= John Featley =

John Featley, also known as John Fairclough (c.1605 – 1666), was a chorister and divine. He was a chaplain to Charles I. His uncle was the theologian Daniel Featley.

==Life==
The son of John Fairclough, the elder brother of Daniel Featley, he was born in Northamptonshire in or about 1605. He was admitted either clerk or chorister at All Souls' College, Oxford, and took his B.A. degree on 25 February 1624. After being ordained he went to Saint Kitts, the first preacher in the colony, in 1626. During 1635 and 1636 he was curate to his uncle at Lambeth, and probably at Acton. In 1639 he was made chaplain to Charles I, in the First Bishops' War. When the First English Civil War was turning adverse for the royalists, he was persuaded by his uncle to return to Saint Kitts, for which he sailed with his wife, children, and servants from Tilbury on 24 June 1643.
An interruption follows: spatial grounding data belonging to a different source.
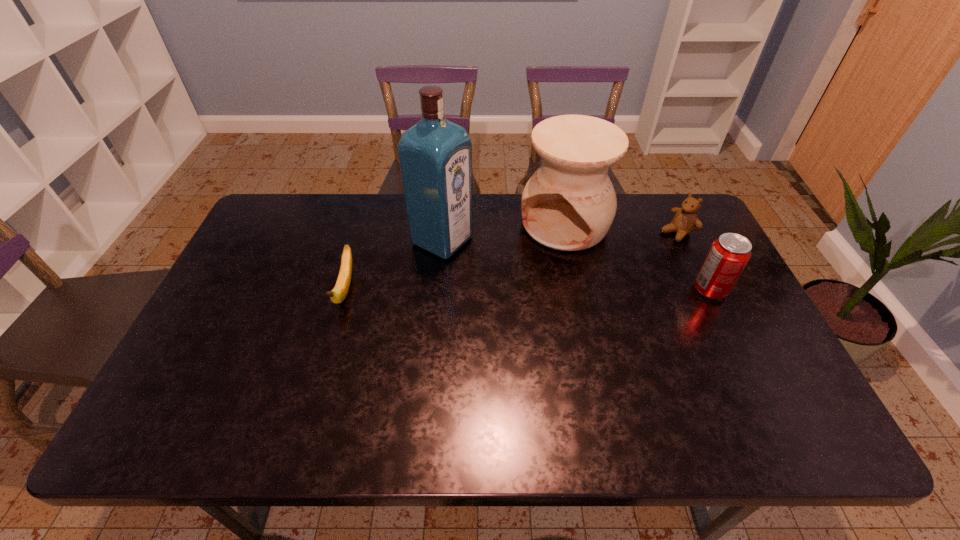 In order to click on free space on the desktop that is between the shortest object and the third shortest object and is positioned at the open side of the third object from left to right in this screenshot , I will do `click(516, 291)`.

Identify the location of free space on the desktop that is between the shortest object and the third shortest object and is positioned on the flat label side of the liquor. The width and height of the screenshot is (960, 540). (547, 291).

Identify the location of vacant spot on the desktop that is between the banana and the soda and is positioned on the front-facing side of the teddy bear. This screenshot has width=960, height=540. (578, 290). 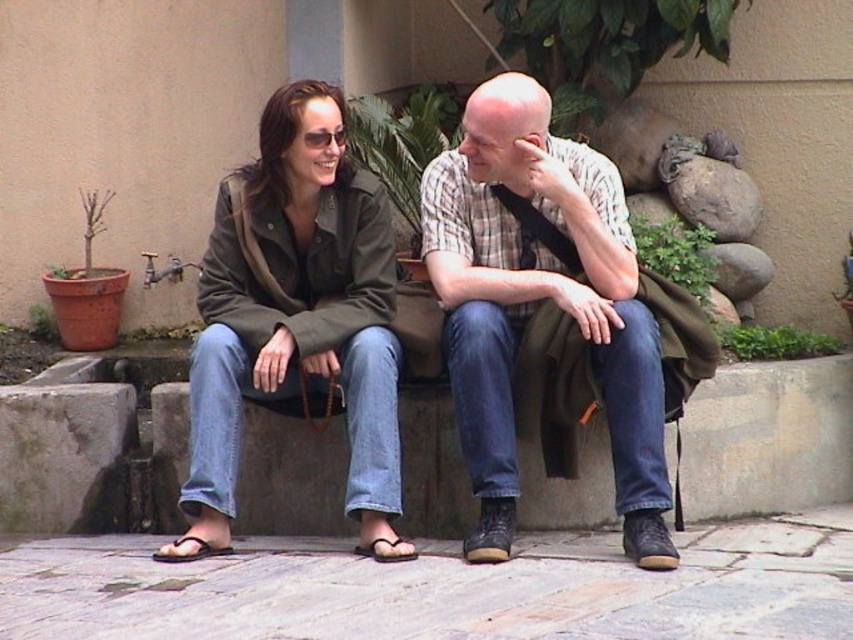 Question: Which point is farther from the camera taking this photo?

Choices:
 (A) (207, 282)
 (B) (387, 554)
 (C) (183, 557)
 (D) (300, 227)

Answer: (D)

Question: Which is nearer to the brown leather sandal at lower center?

Choices:
 (A) matte olive-green jacket at center
 (B) purple fabric sandal at lower left

Answer: (B)

Question: Considering the relative positions of matte plaid shirt at center and purple fabric sandal at lower left in the image provided, where is matte plaid shirt at center located with respect to purple fabric sandal at lower left?

Choices:
 (A) above
 (B) below

Answer: (A)

Question: Is the position of matte plaid shirt at center less distant than that of brown leather sandal at lower center?

Choices:
 (A) no
 (B) yes

Answer: (B)

Question: Considering the real-world distances, which object is farthest from the matte plaid shirt at center?

Choices:
 (A) purple fabric sandal at lower left
 (B) matte olive-green jacket at center

Answer: (A)

Question: Is matte plaid shirt at center to the right of brown leather sandal at lower center from the viewer's perspective?

Choices:
 (A) yes
 (B) no

Answer: (A) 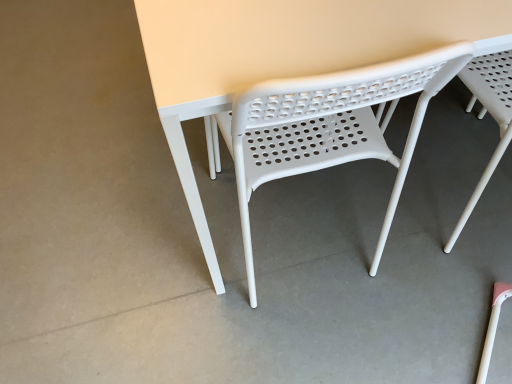 The height and width of the screenshot is (384, 512). I want to click on vacant area to the left of white plastic chair at center, so click(154, 241). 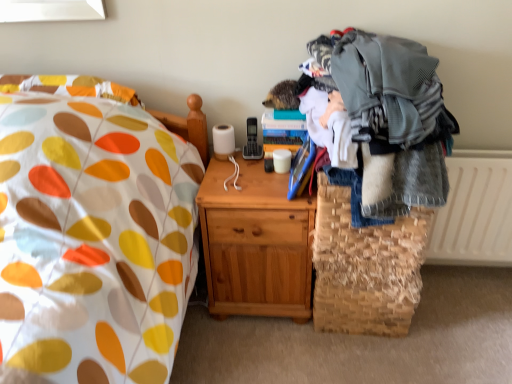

In 1646 Featley was in Flushing, Netherlands. After the Restoration he was appointed on 29 June 1660 chaplain extraordinary to the king, who presented him on 13 August to the precentorship of Lincoln, and in September following to a prebend in Lincoln Cathedral. In 1661 he was rector of Langar, Nottinghamshire; he was later instituted to the vicarage of Edwinstowe, Nottinghamshire. On 7 June 1661 he was created by royal mandamus D.D. at Oxford.

Featley died at Lincoln in 1666, and was buried in a chapel in the Lincoln Cathedral.

==Works==

Featley published at least two of his uncle's tracts, together with his life, and was himself author of:

- Sermon to the West India Company [on Joshua i. 9], London, 1629.
- Obedience and Submission. A Sermon [on Heb. xiii. 17] preached … 8 Dec. 1635, London, 1636.
- A Fountain of Teares emptying itselfe into three rivelets, viz., of (1) Compunction. (2) Compassion. (3) Devotion, Amsterdam, 1646; another edition, London, 1683. His portrait, a small head, appears on the engraved title of the first edition of this manual.